__Dataset records__
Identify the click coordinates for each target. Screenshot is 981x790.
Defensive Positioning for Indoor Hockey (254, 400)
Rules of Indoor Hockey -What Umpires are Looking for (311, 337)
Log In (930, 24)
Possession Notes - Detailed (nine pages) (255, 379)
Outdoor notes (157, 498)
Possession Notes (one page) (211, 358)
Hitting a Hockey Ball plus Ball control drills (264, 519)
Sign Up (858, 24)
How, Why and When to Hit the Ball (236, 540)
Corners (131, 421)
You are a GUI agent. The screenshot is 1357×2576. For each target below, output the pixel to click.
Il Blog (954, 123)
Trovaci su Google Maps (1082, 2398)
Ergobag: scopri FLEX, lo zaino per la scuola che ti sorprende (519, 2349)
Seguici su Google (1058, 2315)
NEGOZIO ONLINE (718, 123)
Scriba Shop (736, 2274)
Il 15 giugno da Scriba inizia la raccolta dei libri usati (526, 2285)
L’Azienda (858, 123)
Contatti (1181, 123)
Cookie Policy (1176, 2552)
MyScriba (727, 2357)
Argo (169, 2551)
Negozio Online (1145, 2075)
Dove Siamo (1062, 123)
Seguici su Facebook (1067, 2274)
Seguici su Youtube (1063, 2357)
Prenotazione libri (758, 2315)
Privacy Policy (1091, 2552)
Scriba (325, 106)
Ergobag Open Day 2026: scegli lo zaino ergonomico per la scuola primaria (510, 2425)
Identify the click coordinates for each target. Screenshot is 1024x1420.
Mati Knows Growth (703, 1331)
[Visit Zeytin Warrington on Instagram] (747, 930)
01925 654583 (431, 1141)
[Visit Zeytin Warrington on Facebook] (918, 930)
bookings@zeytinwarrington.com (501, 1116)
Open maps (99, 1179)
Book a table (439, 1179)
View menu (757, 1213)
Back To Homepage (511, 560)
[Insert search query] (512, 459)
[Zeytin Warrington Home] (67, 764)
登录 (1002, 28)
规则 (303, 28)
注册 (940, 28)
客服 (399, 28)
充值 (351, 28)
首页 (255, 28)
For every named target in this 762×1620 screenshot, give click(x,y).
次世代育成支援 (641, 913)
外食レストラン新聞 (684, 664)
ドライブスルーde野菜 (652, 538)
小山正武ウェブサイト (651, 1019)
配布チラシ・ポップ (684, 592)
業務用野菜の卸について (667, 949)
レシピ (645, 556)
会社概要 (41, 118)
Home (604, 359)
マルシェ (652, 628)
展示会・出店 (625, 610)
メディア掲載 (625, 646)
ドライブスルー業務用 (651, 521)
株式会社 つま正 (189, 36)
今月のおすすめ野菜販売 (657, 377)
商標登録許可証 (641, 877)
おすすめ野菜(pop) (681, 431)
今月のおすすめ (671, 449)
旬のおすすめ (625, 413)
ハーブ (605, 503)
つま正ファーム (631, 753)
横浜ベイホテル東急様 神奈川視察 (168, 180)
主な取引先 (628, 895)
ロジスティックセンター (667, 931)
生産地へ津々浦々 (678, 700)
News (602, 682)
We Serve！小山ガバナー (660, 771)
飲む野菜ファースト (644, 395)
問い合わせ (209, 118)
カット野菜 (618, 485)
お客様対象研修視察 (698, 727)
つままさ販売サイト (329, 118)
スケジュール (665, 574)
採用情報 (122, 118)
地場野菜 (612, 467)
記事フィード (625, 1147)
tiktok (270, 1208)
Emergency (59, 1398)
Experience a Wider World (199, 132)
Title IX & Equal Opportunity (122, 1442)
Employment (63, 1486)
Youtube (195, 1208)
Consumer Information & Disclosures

__Instructions for the task__
Once more, print all the records exactly.

__Answer space__
Identify the click coordinates for each target. Screenshot is 981x790.
Defensive Positioning for Indoor Hockey (254, 400)
Rules of Indoor Hockey -What Umpires are Looking for (311, 337)
Log In (930, 24)
Possession Notes - Detailed (nine pages) (255, 379)
Outdoor notes (157, 498)
Possession Notes (one page) (211, 358)
Hitting a Hockey Ball plus Ball control drills (264, 519)
Sign Up (858, 24)
How, Why and When to Hit the Ball (236, 540)
Corners (131, 421)
You are a GUI agent. The screenshot is 1357×2576. For each target below, output the pixel to click.
Il Blog (954, 123)
Trovaci su Google Maps (1082, 2398)
Ergobag: scopri FLEX, lo zaino per la scuola che ti sorprende (519, 2349)
Seguici su Google (1058, 2315)
NEGOZIO ONLINE (718, 123)
Scriba Shop (736, 2274)
Il 15 giugno da Scriba inizia la raccolta dei libri usati (526, 2285)
L’Azienda (858, 123)
Contatti (1181, 123)
Cookie Policy (1176, 2552)
MyScriba (727, 2357)
Argo (169, 2551)
Negozio Online (1145, 2075)
Dove Siamo (1062, 123)
Seguici su Facebook (1067, 2274)
Seguici su Youtube (1063, 2357)
Prenotazione libri (758, 2315)
Privacy Policy (1091, 2552)
Scriba (325, 106)
Ergobag Open Day 2026: scegli lo zaino ergonomico per la scuola primaria (510, 2425)
Identify the click coordinates for each target. Screenshot is 1024x1420.
Mati Knows Growth (703, 1331)
[Visit Zeytin Warrington on Instagram] (747, 930)
01925 654583 (431, 1141)
[Visit Zeytin Warrington on Facebook] (918, 930)
bookings@zeytinwarrington.com (501, 1116)
Open maps (99, 1179)
Book a table (439, 1179)
View menu (757, 1213)
Back To Homepage (511, 560)
[Insert search query] (512, 459)
[Zeytin Warrington Home] (67, 764)
登录 (1002, 28)
规则 (303, 28)
注册 (940, 28)
客服 (399, 28)
充值 (351, 28)
首页 (255, 28)
For every named target in this 762×1620 screenshot, give click(x,y).
次世代育成支援 (641, 913)
外食レストラン新聞 (684, 664)
ドライブスルーde野菜 (652, 538)
小山正武ウェブサイト (651, 1019)
配布チラシ・ポップ (684, 592)
業務用野菜の卸について (667, 949)
レシピ (645, 556)
会社概要 (41, 118)
Home (604, 359)
マルシェ (652, 628)
展示会・出店 (625, 610)
メディア掲載 (625, 646)
ドライブスルー業務用 (651, 521)
株式会社 つま正 (189, 36)
今月のおすすめ野菜販売 (657, 377)
商標登録許可証 (641, 877)
おすすめ野菜(pop) (681, 431)
今月のおすすめ (671, 449)
旬のおすすめ (625, 413)
ハーブ (605, 503)
つま正ファーム (631, 753)
横浜ベイホテル東急様 神奈川視察 (168, 180)
主な取引先 (628, 895)
ロジスティックセンター (667, 931)
生産地へ津々浦々 (678, 700)
News (602, 682)
We Serve！小山ガバナー (660, 771)
飲む野菜ファースト (644, 395)
問い合わせ (209, 118)
カット野菜 (618, 485)
お客様対象研修視察 (698, 727)
つままさ販売サイト (329, 118)
スケジュール (665, 574)
採用情報 (122, 118)
地場野菜 (612, 467)
記事フィード (625, 1147)
tiktok (270, 1208)
Emergency (59, 1398)
Experience a Wider World (199, 132)
Title IX & Equal Opportunity (122, 1442)
Employment (63, 1486)
Youtube (195, 1208)
Consumer Information & Disclosures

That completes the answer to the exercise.